Blush Response - Reshaper |

Blush Response – Reshaper

Published by Alessandro Violante on April 3, 2016

blush-response-reshaperAlloy. A word that sums up what is happening in these last two years thanks to the encounter between techno and industrial music, of which less recent forerunners can be found in the lucky experiments made by musicians such as Regis, Adam X and, later on, Perc, to the lessons of Ancient Methods, Samuel Kerridge and Blush Response. And he’s him, Joey Blush, an american musician who grown up with bread and synthesizers that, after his early steps with the important label Basic Unit Productions, both thanks to Wollenhaupt ‘s (among the others) music and after having moved to Berlin (universally recognized as the captal of techno), discovered the rhythmic-based post-industrial music sound, hugely influenced by techno as well as by early industrial music prophets, from Esplendor Geometrico to the so called rhythmic industrial, to EBM. Starting from this fascination, supported by his songwriting intuitions and by his accurate work of sonic creation and selection, also thanks to the interest shown by a young but promising label as Aufnahme+Wiedergabe and thanks to Philippe Strobel, his name began to be increasingly known in new, different scenarios, those of techno music and of a certain kind of club culture, and also in the italian one, in which he will play for the first time on 16th April in Milan together with his label mate Phase Fatale.

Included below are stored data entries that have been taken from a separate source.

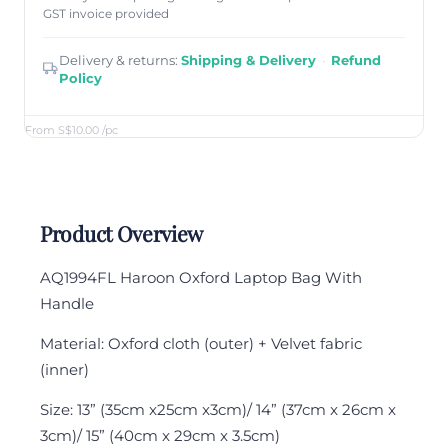
GST invoice provided
Delivery & returns:
Shipping & Delivery
·
Refund
Policy
From S$10.00
/pc
Product Overview
AQ1994FL Haroon Oxford Laptop Bag With
Handle
Material: Oxford cloth (outer) + Velvet fabric
(inner)
Size: 13” (35cm x25cm x3cm)/ 14” (37cm x 26cm x
3cm)/ 15” (40cm x 29cm x 3.5cm)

This wind of change has reached the ears of a pioneering label dedicated to a certain kind of sound, Stefan Alt‘s Ant-Zen, a legendary label always open to new post-industrial flows coming from the underground (having often contributed in creating them), and Reshaper, Blush’s first album released by the hard-working ant,  a work that is going to be released on 8th April, is the immediate result. The German label’s choice to support him is a sign of the undoubtful quality in front of which, here, our ears stand. Reshaper isn’t a techno-industrial album, even if sometimes it sounds in a similar way. On the contrary, it’s an album that, quoting its title, reshape the post-industrial beat, intelligently mering techno-industrial rhythms, powerful and alienating EBM basslines (Blush is a fan of the cyperpunk-dystopic imagination), noisy bombardments and freezing rhythmic industrial-influenced ballets. Not only alloy, but also, as said above, particular care for the sounds used. Joey Blush personifies a new generation of artists that keep a particular eye on the instruments used to create the music, and not only on the final result, ideally linking to the idea of the musician conceived as the maker of his sound, an idea that gradually, also due to the digital revolution and to an always more standardised and “fast” market, gradually disappeared.

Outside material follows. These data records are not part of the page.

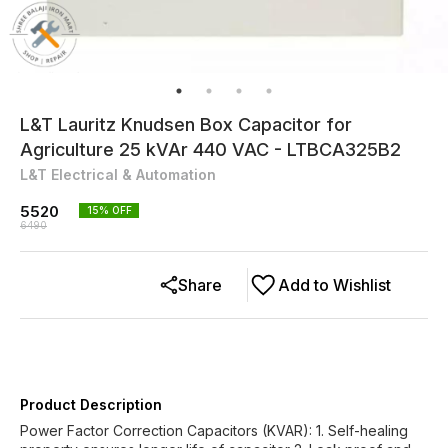
L&T Lauritz Knudsen Box Capacitor for
Agriculture 25 kVAr 440 VAC - LTBCA325B2
L&T Electrical & Automation
5520
15
% OFF
6490
Share
Add to Wishlist
Product Description
Power Factor Correction Capacitors (KVAR): 1. Self-healing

It’s not easy to label the songs included in Reshaper, as well as it’s not easy to clearly recognise the influence of this or that sound thanks to his analogic approach to music, but there’s something of a more techno version of Synapscape in Pain process, of the early Ant-Zen sound in Alloy, of Ancient Methods (the one of Turn ice realities into fire dreams) in Newacid, of Fausten remixed by Ontal in Wearing thinner (both in the rhythm used as well as in the use of some particular sounds) and, obviously, of the more properly techno-industrial artists in the more four-on-the-floor and fast techno episodes such as Screaming fist, a stabbing cybernetic-techno assault, as the dry and hammering Immolation, as in the techno-EBM of Fractured. Particularly good is also the ballet of Reclaimer, in which a pronounced sense of groove, an EBM bassline and a techno rhythm work together astonishingly, as well as is the opener Reshaper, in which a synthetic-analogic flow connects with a not regular and broken superstructure, this last one put over a minimalist techno beat, and almost seems to scream, releasing enormous energy. It’s the same flow that spreads itself in the already mentioned syncopated ballet of Pain process, which roars in the background until it raises itself showing in all its majesty. The closing song is Trascendence, alraedy chosen as a preview of the album, in which, once again, an overwhelming groove echoes, a techno-derived engaging rhythm and an annihilating synthetic flow.

Difficult is, as well, drawing conclusions on a much peculiar album, a new reference point for similar artists, a perfect point of convergence between techno and post-industrial music. Reshaper has really succeeded in achieving its goal: reshape the genre rules, in a perfect coexistence between past and preset. Read once again the past to create the present: this seems to be the leitmotif of an album that can be listened in several ways, and that will be enjoyed by both the passionated fan and by the neophyte of a certain kind of sound. Listening section after listening section, Reshaper seems to chance its skin revealing new, apparently not so apparent, details, stimulating dystopic fantasies that recall the golden years of Gibson. Everyone will have its interpretation, but a thing is clear: this is only the beginning, a thrilling beginning.